Supporting that thesis is NVT, which calculates how overbought or oversold Bitcoin really is. 

NVT, first developed by statistician Willy Woo and entrepreneur Dmitry Kalichkin, uses the ratio of Bitcoin’s market capitalization to its daily on-chain transaction value to create an idea of whether price behavior really corresponds to on-chain activity. 

Edwards subsequently tweaked the metric by adding standard deviation bands to account for natural changes in on-chain behavior as Bitcoin matures. The result was the so-called “dynamic range NVT,” and it is this incarnation that returned to its green zone this week

Over the past two years, only summer 2021 — the post-China mining ban period — and the coronavirus crash of March 2020 have produced such NVT behavior.

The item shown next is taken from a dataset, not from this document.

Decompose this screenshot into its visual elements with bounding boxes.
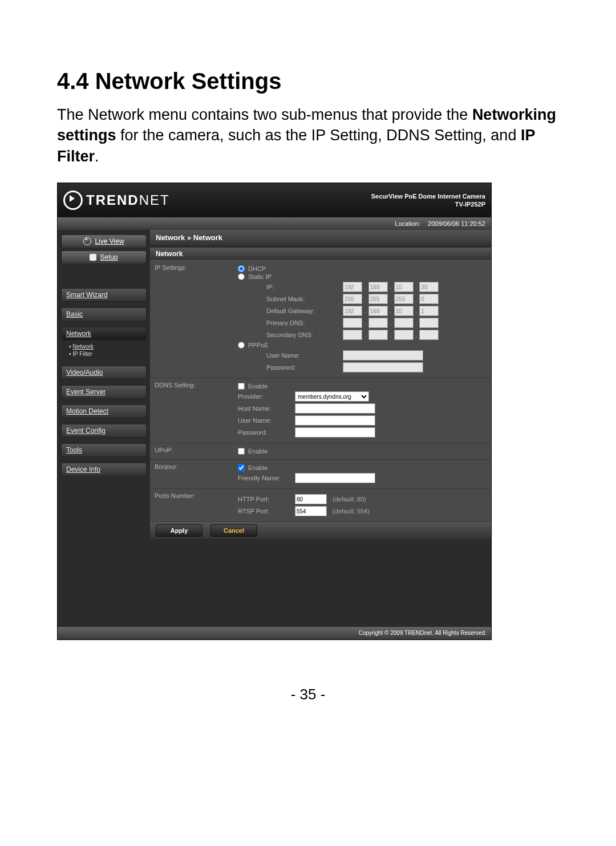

“Valuing the Bitcoin network based on transaction value throughput suggests we have entered the value zone,” Edwards commented on Twitter alongside a print of NVT’s latest movements.

Bitcoin dynamic range NVT vs. BTC/USD chart. Source: Charles Edwards/Twitter

“People have short memories”

Back on the spot market, others called into question the veracity of recent losses, even with BTC/USD briefly exceeding -50% versus November’s all-time highs.

Related: Illiquid supply ‘going up relentlessly’ — 5 things to watch in Bitcoin this week

With two months being all that was required for some balances to halve, trader, analyst and podcast host Scott Melker, known as the “Wolf Of All Streets,” reminded followers that this is nothing new for Bitcoin.

“People have short memories. In May, Bitcoin went from 60K to 30K in 10 DAYS! 10 DAYS,” he tweeted.

“That was much more aggressive, on much higher volume, and was only 8 months ago. We’ve been here before.”

BTC/USD 1-day candle chart (Bitstamp) showing May 2021 decline. Source: TradingView

As such, when it comes to kneejerk reactions from crypto markets, the current drawdown, in Melker’s eyes, is unremarkable. Sentiment, meanwhile, has been at or near the bottom of its historical range for several weeks.